Other category winners
The awards also produced winners in four other categories, for projects which excelled in different areas of sustainable concrete construction.
Excellence in Concrete Innovation went to engineering firm Structex for the Southern Cross Hospital's Endoscopy Building in Christchurch, which for the first time in New Zealand utilised post-tensioned concrete PRESSS (PREcast Seismic Structural Systems) technology with U-Shape Flexural Plates.

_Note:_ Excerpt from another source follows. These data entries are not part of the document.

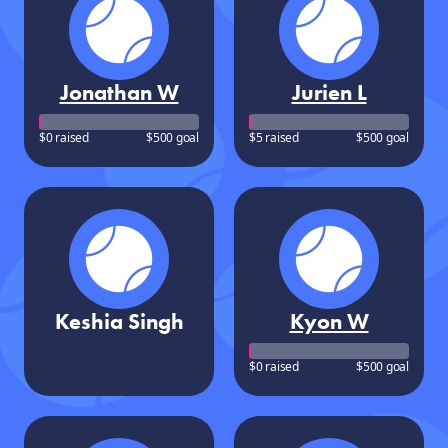
Jonathan W
Jurien L
$0 raised
$500 goal
$5 raised
$500 goal
Keshia Singh
Kyon W
$0 raised
$500 goal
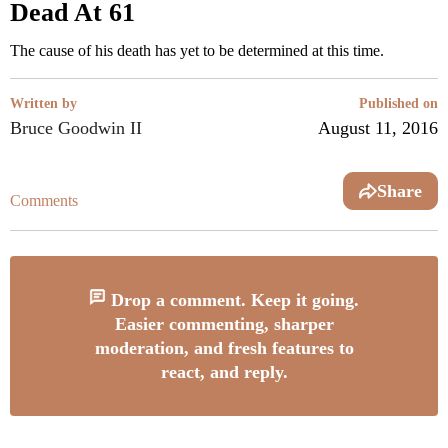
Dead At 61
The cause of his death has yet to be determined at this time.
Written by
Published on
Bruce Goodwin II
August 11, 2016
Share
Comments
Drop a comment. Keep it going.
Easier commenting, sharper
moderation, and fresh features to
react, and reply.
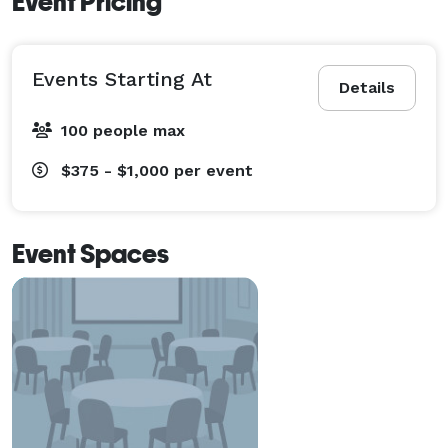
Event Pricing
Events Starting At
Details
100 people max
$375 - $1,000
per event
Event Spaces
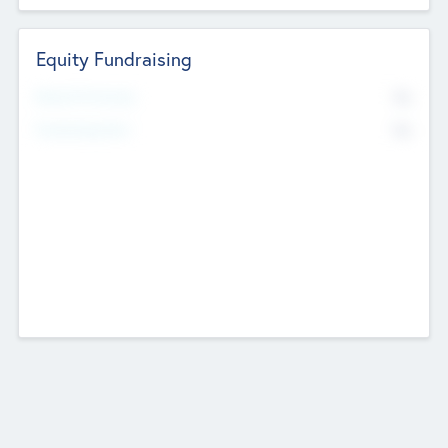
Equity Fundraising
No
Raised Previously
No
Fundraising Now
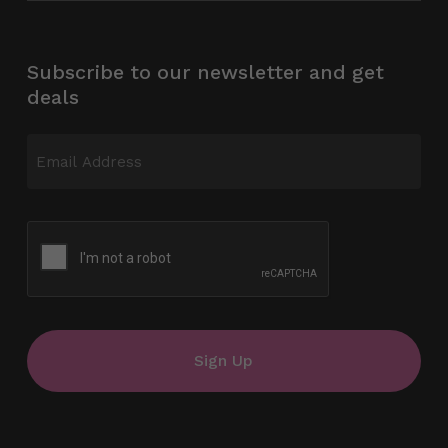
Subscribe to our newsletter and get
deals
Email
(Required)
CAPTCHA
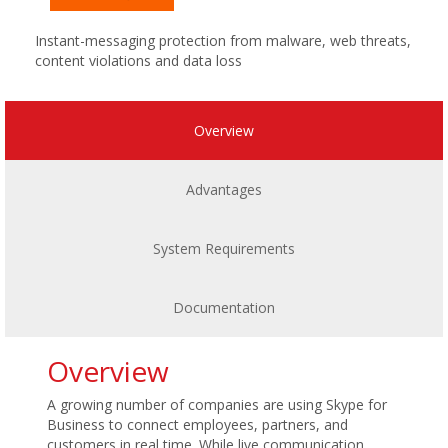
Instant-messaging protection from malware, web threats,
content violations and data loss
Overview
Advantages
System Requirements
Documentation
Overview
A growing number of companies are using Skype for
Business to connect employees, partners, and
customers in real time. While live communication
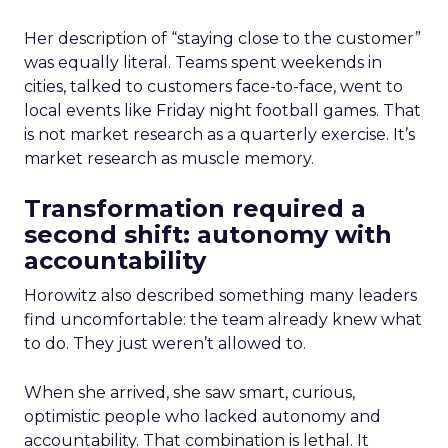
Her description of “staying close to the customer”
was equally literal. Teams spent weekends in
cities, talked to customers face-to-face, went to
local events like Friday night football games. That
is not market research as a quarterly exercise. It’s
market research as muscle memory.
Transformation required a
second shift: autonomy with
accountability
Horowitz also described something many leaders
find uncomfortable: the team already knew what
to do. They just weren’t allowed to.
When she arrived, she saw smart, curious,
optimistic people who lacked autonomy and
accountability. That combination is lethal. It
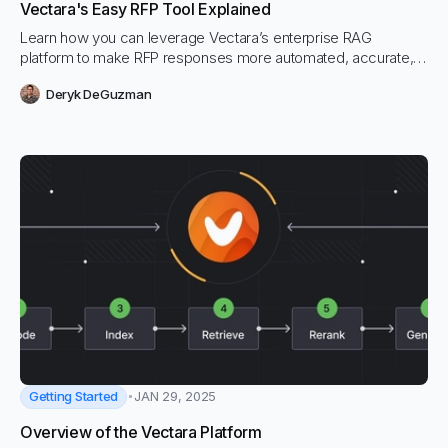
Vectara's Easy RFP Tool Explained
Learn how you can leverage Vectara’s enterprise RAG
platform to make RFP responses more automated, accurate,
and context-relevant to their data. This video will walk you
Deryk DeGuzman
through installing the extension, interacting with the tool in
Excel, and setting up your corpora.
Getting Started
JAN 29, 2025
Overview of the Vectara Platform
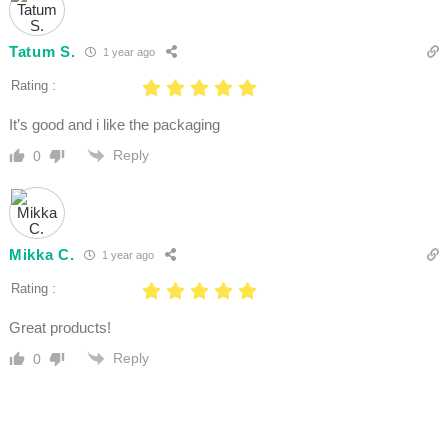
Tatum S.
1 year ago
Rating :
It’s good and i like the packaging
Reply
0
Mikka C.
1 year ago
Rating :
Great products!
Reply
0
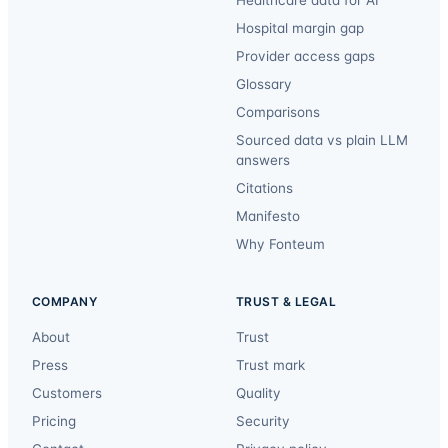
Healthcare data for AI
Hospital margin gap
Provider access gaps
Glossary
Comparisons
Sourced data vs plain LLM
answers
Citations
Manifesto
Why Fonteum
COMPANY
TRUST & LEGAL
About
Trust
Press
Trust mark
Customers
Quality
Pricing
Security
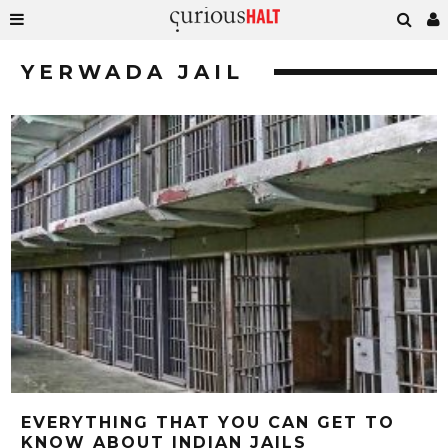
YERWADA JAIL
EVERYTHING THAT YOU CAN GET TO
KNOW ABOUT INDIAN JAILS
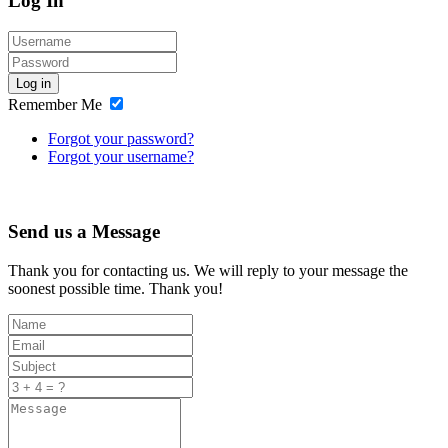
Log In
Log in
Remember Me
Forgot your password?
Forgot your username?
Send us a Message
Thank you for contacting us. We will reply to your message the
soonest possible time. Thank you!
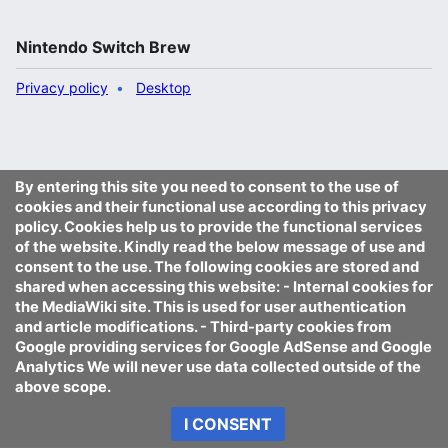
Nintendo Switch Brew
Privacy policy
Desktop
By entering this site you need to consent to the use of
cookies and their functional use according to this privacy
policy. Cookies help us to provide the functional services
of the website. Kindly read the below message of use and
consent to the use. The following cookies are stored and
shared when accessing this website: - Internal cookies for
the MediaWiki site. This is used for user authentication
and article modifications. - Third-party cookies from
Google providing services for Google AdSense and Google
Analytics We will never use data collected outside of the
above scope.
I CONSENT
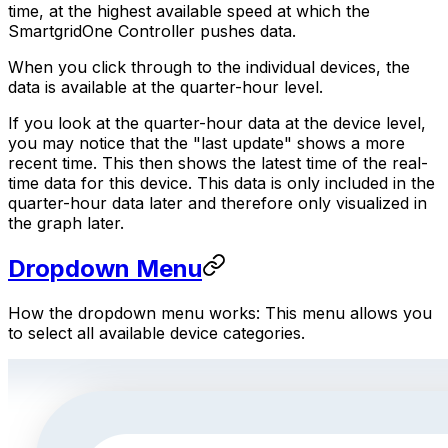
time, at the highest available speed at which the
SmartgridOne
Controller
pushes data.
When you click through to the individual devices, the
data is available at the quarter-hour level.
If you look at the quarter-hour data at the device level,
you may notice that the "last update" shows a more
recent time. This then shows the latest time of the real-
time data for this device. This data is only included in the
quarter-hour data later and therefore only visualized in
the graph later.
Dropdown Menu
How the dropdown menu works: This menu allows you
to select all available device categories.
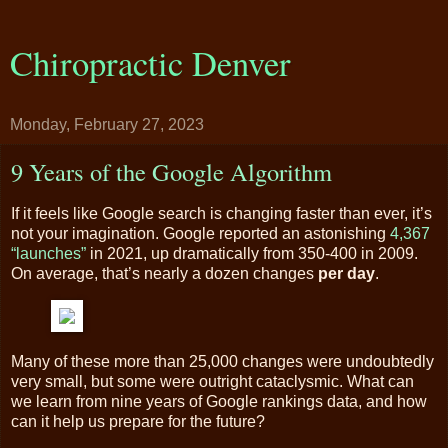
Chiropractic Denver
Monday, February 27, 2023
9 Years of the Google Algorithm
If it feels like Google search is changing faster than ever, it’s
not your imagination. Google reported an astonishing
4,367
“launches”
in 2021, up dramatically from 350-400 in 2009.
On average, that’s nearly a dozen changes
per day
.
Many of these more than 25,000 changes were undoubtedly
very small, but some were outright cataclysmic. What can
we learn from nine years of Google rankings data, and how
can it help us prepare for the future?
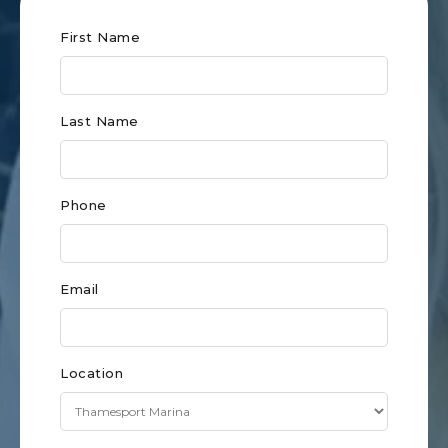
Club
First Name
Form
for
Last Name
Eastern
CT
Phone
Email
Location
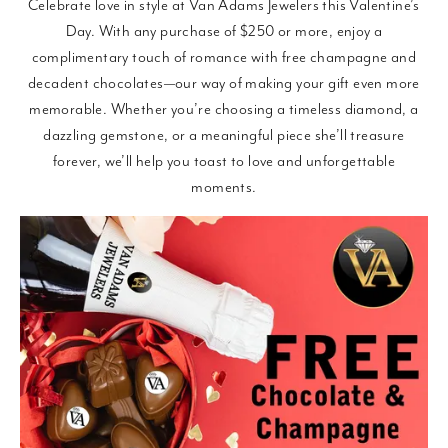
Celebrate love in style at Van Adams Jewelers this Valentine’s
Day. With any purchase of $250 or more, enjoy a
complimentary touch of romance with free champagne and
decadent chocolates—our way of making your gift even more
memorable. Whether you’re choosing a timeless diamond, a
dazzling gemstone, or a meaningful piece she’ll treasure
forever, we’ll help you toast to love and unforgettable
moments.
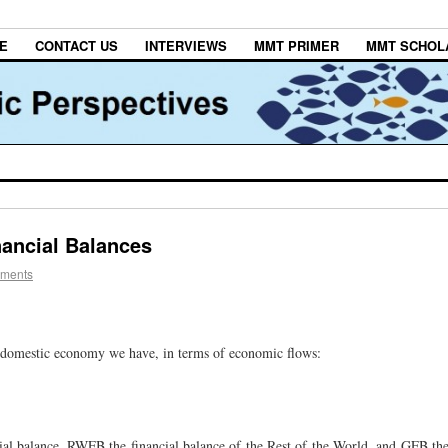
E
CONTACT US
INTERVIEWS
MMT PRIMER
MMT SCHOL
nancial Balances
ments
r a domestic economy we have, in terms of economic flows:
al balance, RWFB the financial balance of the Rest of the World, and GFB th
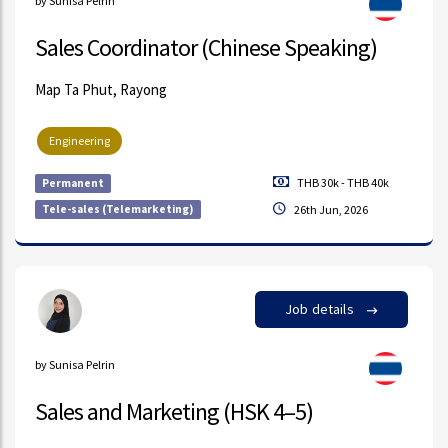
by Sunisa Pelrin
Sales Coordinator (Chinese Speaking)
Map Ta Phut, Rayong
Engineering
THB 30k - THB 40k
Permanent
Tele-sales (Telemarketing)
26th Jun, 2026
Job details
by Sunisa Pelrin
Sales and Marketing (HSK 4–5)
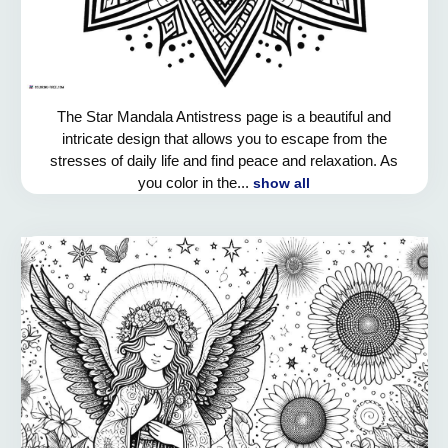
The Star Mandala Antistress page is a beautiful and
intricate design that allows you to escape from the
stresses of daily life and find peace and relaxation. As
you color in the...
show all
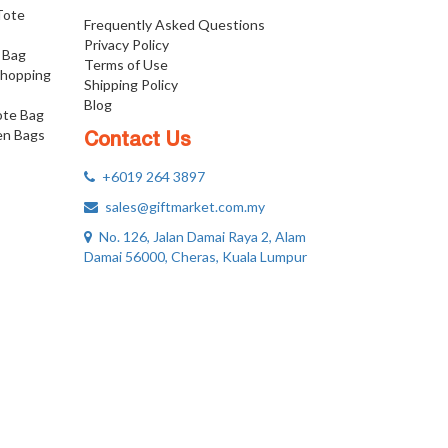
 Tote
Frequently Asked Questions
Privacy Policy
 Bag
Terms of Use
Shopping
Shipping Policy
Blog
ote Bag
n Bags
Contact Us
+6019 264 3897
sales@giftmarket.com.my
No. 126, Jalan Damai Raya 2, Alam
Damai 56000, Cheras, Kuala Lumpur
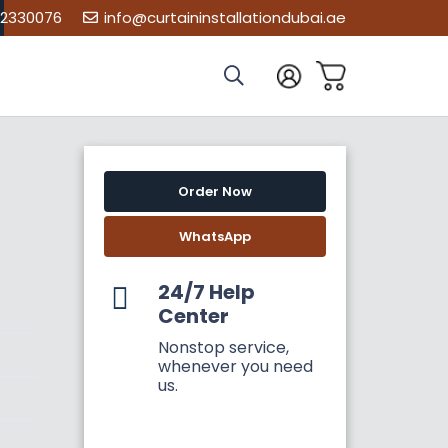
02330076
info@curtaininstallationdubai.ae
Order Now
WhatsApp
24/7 Help
Center
Nonstop service,
whenever you need
us.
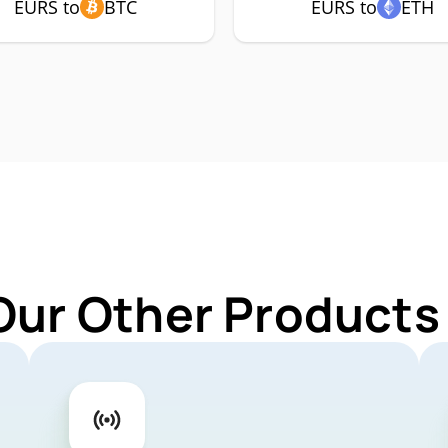
EURS to
BTC
EURS to
ETH
Our Other Products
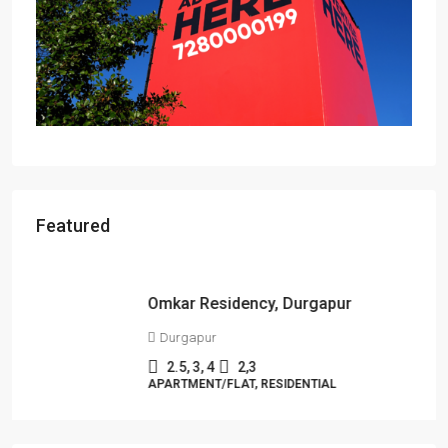
Featured
Starts From
₹49,96,396
Omkar Residency, Durgapur
Durgapur
2.5, 3, 4
2,3
APARTMENT/FLAT, RESIDENTIAL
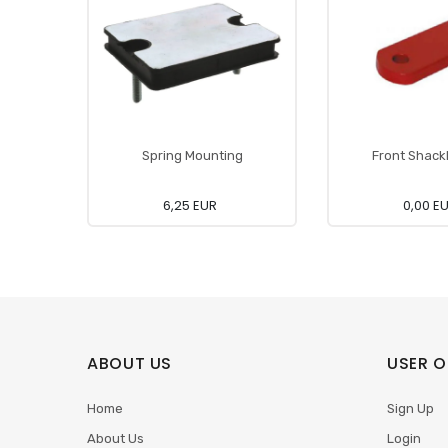
Spring Mounting
Front Shackl
6,25 EUR
0,00 E
ABOUT US
USER O
Home
Sign Up
About Us
Login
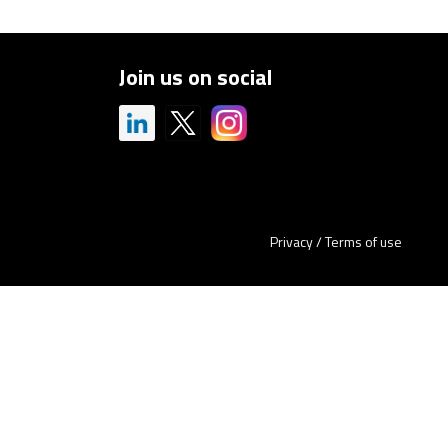
Join us on social
Privacy
/
Terms of use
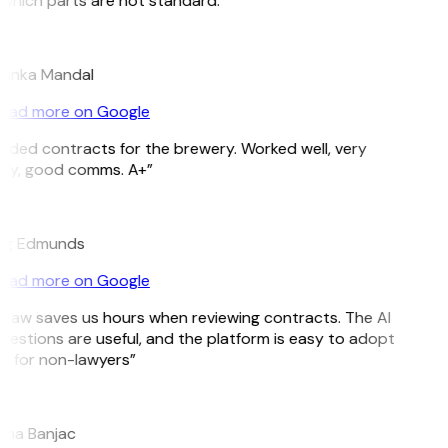
which parts are not standard.”
yanka Mandal
ead more on Google
eded contracts for the brewery. Worked well, very
ely, good comms. A+”
ig Edmunds
ead more on Google
tLaw saves us hours when reviewing contracts. The AI
gestions are useful, and the platform is easy to adopt
n for non-lawyers”
ana Banjac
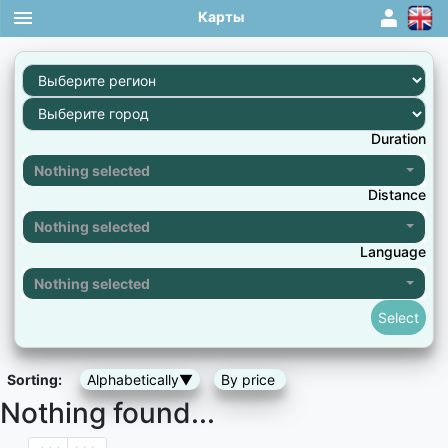
Карты
1
Duration
Nothing selected
Distance
Nothing selected
Language
Nothing selected
Sorting:
Alphabetically▼
By price
Nothing found...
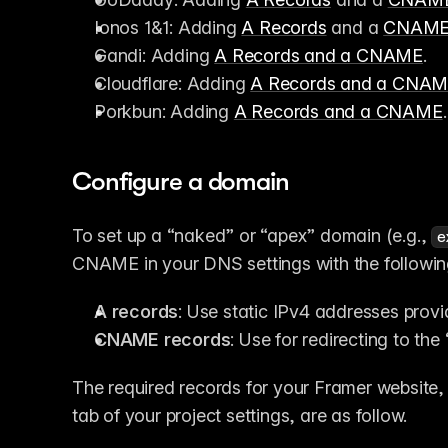
Ionos 1&1: Adding 
A Records
 and a 
CNAM
Gandi: Adding 
A Records and a CNAME
.
Cloudflare: Adding 
A Records and a CNA
Porkbun: Adding 
A Records and a CNAME
.
Configure a domain
To set up a “naked” or “apex” domain (e.g., 
e
CNAME in your DNS settings with the followin
A records
: Use static IPv4 addresses prov
CNAME records
: Use for redirecting to th
The required records for your Framer website, 
tab of your project settings, are as follow. 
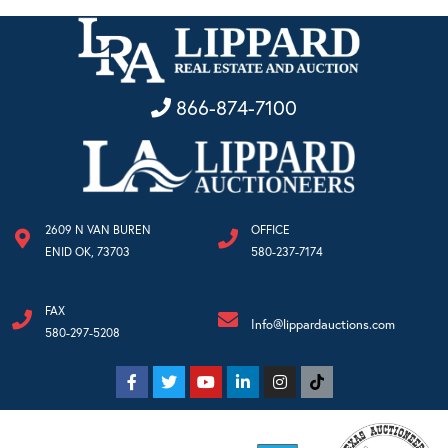
866-874-7100
2609 N VAN BUREN
OFFICE
ENID OK, 73703
580-237-7174
FAX
Info@lippardauctions.com
580-297-5208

This innovative approach to structural engineering and construction saw the medical facility, which has a Building Importance Level 3 classification, emerge unscathed from the February 22 earthquake.
Excellence in Residential Concrete Construction was awarded to Daniel Marshall Architects for Elmstone House in Auckland, a contemporary home which makes use of precast concrete over three floors to optimise a steep site and offer comfortable, energy efficient and low maintenance family living.
Excellence in Concrete for the Community was won by Golden Bay Cement which is progressively replacing imported fossil fuels with locally sourced renewable alternatives, such as wood biofuel, to help reduce landfill waste as well as carbon dioxide emissions during cement manufacture.
Excellence in Civil Concrete Construction was awarded to Downer New Zealand for the DART 9 rail link station in Manukau. Constructed under the Leighton Works partnership, this below ground facility, built entirely of concrete, used advanced secant pile technology and specialised concrete mix designs to realise a vital piece of infrastructure for the wider Auckland community.